» **Aim of the exercise**:
From the line containing "Windows 10, Windows 8." through the final line of the records, reproduce every line exactly.

Material to process START

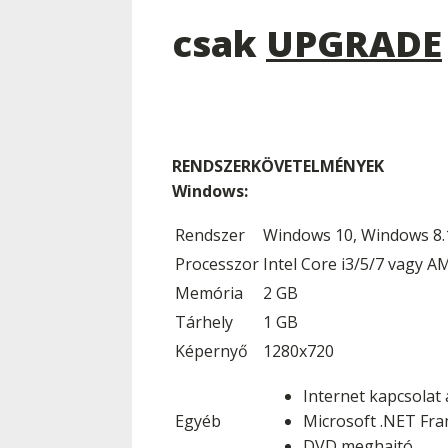
csak
UPGRADE
RENDSZERKÖVETELMÉNYEK
Windows:
Rendszer
Windows 10, Windows 8.
Processzor
Intel Core i3/5/7 vagy A
Memória
2 GB
Tárhely
1 GB
Képernyő
1280x720
Internet kapcsolat 
Egyéb
Microsoft .NET Fr
DVD meghajtó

Material to process END

» **Task result**:
Windows 10, Windows 8.
Processzor
Intel Core i3/5/7 vagy A
Memória
2 GB
Tárhely
1 GB
Képernyő
1280x720
Internet kapcsolat 
Egyéb
Microsoft .NET Fr
DVD meghajtó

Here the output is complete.